Endotermlerde (metabolik ısı üreten canlılar), vücudun çekirdeğinden geçen sıcak kan Cildin yüzeysel kan damarları, her zaman havadan daha sıcak olduğu için çevre ile ısı alışverişi yapar. atmosfer. Bu nedenle, durum çok soğuk bir iklim sunduğunda, ısıyı vücudumuzda tutabilmemiz için vücutta vazokonstriksiyon olayları meydana gelir.
Madalyonun diğer tarafında, endotermik hayvanlar çok sıcak ortamlardayken harekete geçen yüzeysel düzeyde vazodilatasyon var.. Savana veya çölde yaşayan canlıların çoğunun (Afrika filleri, Loxodonta africana gibi) büyük miktarda çok ince dokuya sahip kulakları vardır. Bu yüksek oranda sulanır ve ana işlevi önceki durumun tersidir: fazla ısıyı kaybetmek için kanın çevre ile temas yüzeyini artırmak.
3. Ortostatik hipotansiyondan kaçının
Ortostatik hipotansiyon, Uzun süre ayakta durmak veya bu mümkün değilse uzun süre yattıktan sonra ayağa kalkmak sonucu arteriyel kan basıncının düşmesine dayanır.. Kan bacaklarda ve alt ekstremitelerin diğer bölgelerinde biriktiği için beyne yeterli kanın anlık olarak ulaşmasını engellediği için oluşur. Bu senkop, baş dönmesi ve/veya anlık bayılmaya neden olur.
Seçici vazokonstriksiyon, vücudun bir bölgesinde aşırı kan birikmesi önlendiği için ortostatik hipotansiyonu önler. Bu, organizmanın homeostazını mümkün olan en iyi şekilde veya aynı şekilde çevre ile dengeyi korumaya çalışan döngüsel bir geri bildirimin parçasıdır.
Özet
Böylece vazokonstriksiyonu, kan damarı kaslarının belirli bir bölgeye kan akışını azaltması veya bloke etmesi süreci olarak özetleyebiliriz. Bu kapasitenin, her şeyden önce, orta büyüklükteki arterler ve arteriyoller gibi kalın bir kas tabakası olan kanallarda bulunduğuna dikkat edilmelidir.
Sizin de doğrulayabileceğiniz gibi, organizmanın dolaşımı, basitliği veya evrimsel kökeni ne olursa olsun, her zaman türün fizyolojik ihtiyaçlarına göre uyarlanmıştır. Vazokonstriksiyon, canlıların vücudunda hiçbir işlemin rastgele gerçekleşmediğinin bir başka kanıtıdır.
Bibliyografik referanslar:
- Berk, B. C., İskender, R. W., Brock, T. A., Gimbrone, M. A., & Webb, R. C. (1986). Vazokonstriksiyon: trombosit kaynaklı büyüme faktörü için yeni bir aktivite. İlim, 232(4746), 87-90.
- Kahverengi, R. S., & Rhodus, N. L. (2005). Epinefrin ve lokal anestezi tekrar gözden geçirildi. Oral Cerrahi, Oral Tıp, Oral Patoloji, Oral Radyoloji ve Endodontoloji, 100(4), 401-408.
- Celal, Y. A. ve Milsom, W. K. (2019).

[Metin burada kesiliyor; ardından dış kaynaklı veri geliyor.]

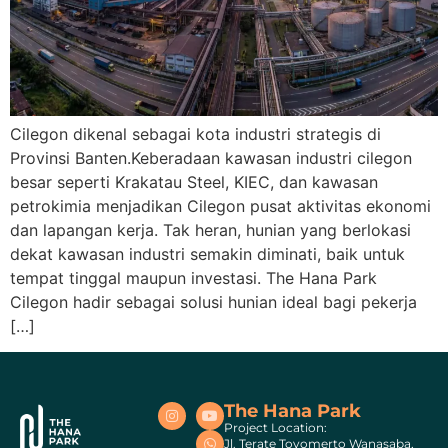
Cilegon dikenal sebagai kota industri strategis di
Provinsi Banten.Keberadaan kawasan industri cilegon
besar seperti Krakatau Steel, KIEC, dan kawasan
petrokimia menjadikan Cilegon pusat aktivitas ekonomi
dan lapangan kerja. Tak heran, hunian yang berlokasi
dekat kawasan industri semakin diminati, baik untuk
tempat tinggal maupun investasi. The Hana Park
Cilegon hadir sebagai solusi hunian ideal bagi pekerja
[…]
The Hana Park
Project Location:
Jl. Terate Toyomerto Wanasaba,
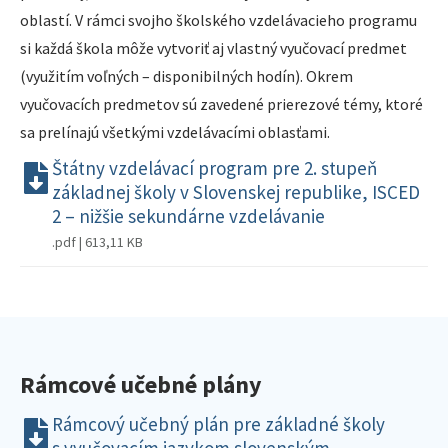
oblastí. V rámci svojho školského vzdelávacieho programu
si každá škola môže vytvoriť aj vlastný vyučovací predmet
(využitím voľných – disponibilných hodín). Okrem
vyučovacích predmetov sú zavedené prierezové témy, ktoré
sa prelínajú všetkými vzdelávacími oblasťami.
Štátny vzdelávací program pre 2. stupeň
základnej školy v Slovenskej republike, ISCED
2 – nižšie sekundárne vzdelávanie
.pdf | 613,11 KB
Rámcové učebné plány
Rámcový učebný plán pre základné školy
s vyučovacím jazykom slovenským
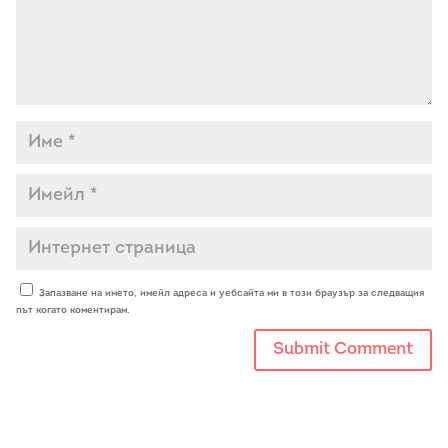
Запазване на името, имейл адреса и уебсайта ми в този браузър за следващия
път когато коментирам.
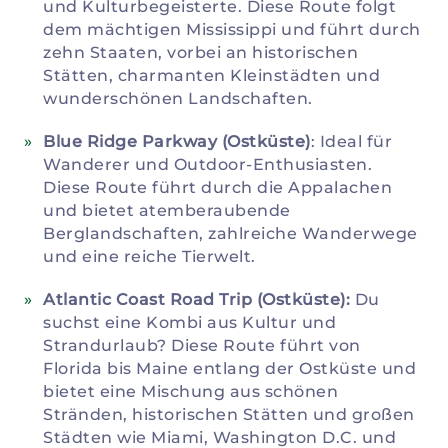
und Kulturbegeisterte. Diese Route folgt
dem mächtigen Mississippi und führt durch
zehn Staaten, vorbei an historischen
Stätten, charmanten Kleinstädten und
wunderschönen Landschaften.
Blue Ridge Parkway (Ostküste)
: Ideal für
Wanderer und Outdoor-Enthusiasten.
Diese Route führt durch die Appalachen
und bietet atemberaubende
Berglandschaften, zahlreiche Wanderwege
und eine reiche Tierwelt.
Atlantic Coast Road Trip (Ostküste):
Du
suchst eine Kombi aus Kultur und
Strandurlaub? Diese Route führt von
Florida bis Maine entlang der Ostküste und
bietet eine Mischung aus schönen
Stränden, historischen Stätten und großen
Städten wie Miami, Washington D.C. und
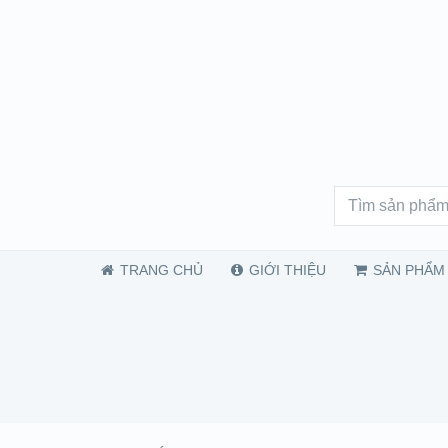
TRANG CHỦ
GIỚI THIỆU
SẢN PHẨM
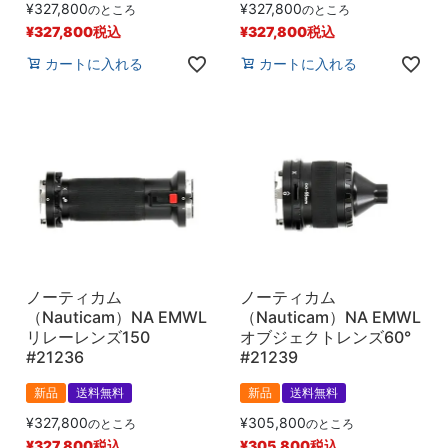
¥
327,800
¥
327,800
のところ
のところ
¥
327,800
税込
¥
327,800
税込
カートに入れる
カートに入れる
ノーティカム
ノーティカム
（Nauticam）NA EMWL
（Nauticam）NA EMWL
リレーレンズ150
オブジェクトレンズ60°
#21236
#21239
新品
送料無料
新品
送料無料
¥
327,800
¥
305,800
のところ
のところ
¥
327,800
税込
¥
305,800
税込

Hipoksi, yetişkin homeotermik ve heterotermik kemirgenlerde soğuğa termojenik yanıtı değiştirir. Fizyoloji Dergisi, 597(18), 4809-4829.
- Moudgil, R., Michelakis, E. D., & Archer, S. L. (2005). Hipoksik pulmoner vazokonstriksiyon. Uygulamalı fizyoloji dergisi, 98(1), 390-403.
- Salewski, V. ve Watt, C. (2017). Bergmann kuralı: kuşlarda incelenen biyofizyolojik bir kural. Oikos, 126(2).
- Scholander, P. F. (1955). Homeotermlerde iklim adaptasyonunun evrimi. Evrim, 15-26.
- Zucker, M. B. (1947). Normal, trombositopenik, heparinize ve hipoprotrombinemik sıçanlarda spontan hemostazda faktörler olarak trombosit aglütinasyonu ve vazokonstriksiyon. American Journal of Physiology-Legacy Content, 148(2), 275-288.